Więcej podobnych treści znajdziesz na Gazeta.pl
Robert i Monika poznali się w 1983 roku. On miał wtedy 20 lat, ona 17. Słuchała radia, a jedna z piosenek wyjątkowo zapadła jej w pamięć. - Zabrzmiał głos, który totalnie mnie zaczarował - cytuje Monikę "Viva!". Jakiś czas później koleżanka zabrała ją na koncert w klubie Stodoła. To właśnie tam spotkała Roberta, który okazał się być posiadaczem urzekającego głosu z radia. - Tak zaiskrzyło, że zrobiło mi się słabo. Musiałam go poznać - wyznała.
Para zaczęła się spotykać. Robert był typem imprezowicza, dlatego Monika nie nastawiała się, że ich relacja przerodzi się w coś więcej. W pewnym momencie Gawliński zniknął na dwa tygodnie. Gdy wrócił, wyznał jej miłość. Przystąpili do organizacji ślubu, którego termin wyznaczono na 24 września 1987 roku. Trzy dni przed uroczystością okazało się, że muzyk ma raka przysadki mózgowej. - Do dziś, kiedy przejeżdżam koło szpitala na Banacha, robi mi się słabo - wspominała Gawlińska. Operacja się udała, a 5 lat później małżeństwo powitało na świecie dwoje dzieci: bliźniaków Emanuela i Beniamina.
W tym samym roku Gawliński został wokalistą i liderem Wilków. Monika została menadżerką zespołu. Połączenie życia rodzinnego z zawodowym nie było łatwe, ale chcieli przeżywać to wszystko razem. W trasy koncertowe zabierali ze sobą dzieci, a w opiece nad nimi pomagała im niania.

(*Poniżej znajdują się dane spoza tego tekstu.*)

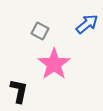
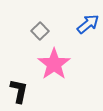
blue arrow: moved 1 px right
gray square: rotated 18 degrees clockwise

- To niesamowite, jak my dobrze się ze sobą czujemy. Lubimy być sami ze sobą - mówił wokalista. - Jak nie będzie miłości, wszystko jest diabła warte. Wystarczy tylko się kochać - dodała jego żona. Jaki jest ich przepis na udane małżeństwo? Nie przejmują się błahostkami, są dla siebie wyrozumiali i potrafią sobie wybaczać. - Życie jest za krótkie na głupoty - skwitował Gawliński.